DStream::sharedDict

Syntax

DStream::sharedDict(name, keyObj, valueObj, [ordered=false])

or

DStream::sharedDict(name, keyType, valueType, [ordered=false])

Details

Creates a shared dictionary in Orca, which is only usable within DStream::udfEngine. For details about dictionaries, refer to dict.

Parameters

name is a STRING scalar indicating the shared dictionary name.

For the first usage:

keyObj is a vector indicating dictionary keys.

valueObj is a vector indicating dictionary values.

For the second usage:

keyType is the data type of dictionary keys. The following data categories are supported: Integral (excluding COMPRESSED), Temporal, Floating and Literal.

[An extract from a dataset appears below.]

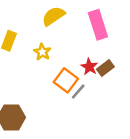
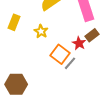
brown rectangle: (105, 68) -> (92, 35), moved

valueType is the data type of dictionary values. Note that COMPLEX/POINT/DECIMAL is not supported.

ordered (optional) is a Boolean value. The default value is false, which indicates to create a regular dictionary. True means to create an ordered dictionary. The regular dictionaries do not track the insertion order of the key-value pairs whereas the ordered dictionaries preserve the insertion order of key-value pairs.

Returns

A dictionary.

Examples

In this example, we use DStream::sharedDict and DStream::udfEngine to implement a count-based conditional alerting mechanism. The DStream::sharedDict is used to track the occurrence count of each key, and when the count for a key exceeds a predefined threshold, an alert message is sent downstream.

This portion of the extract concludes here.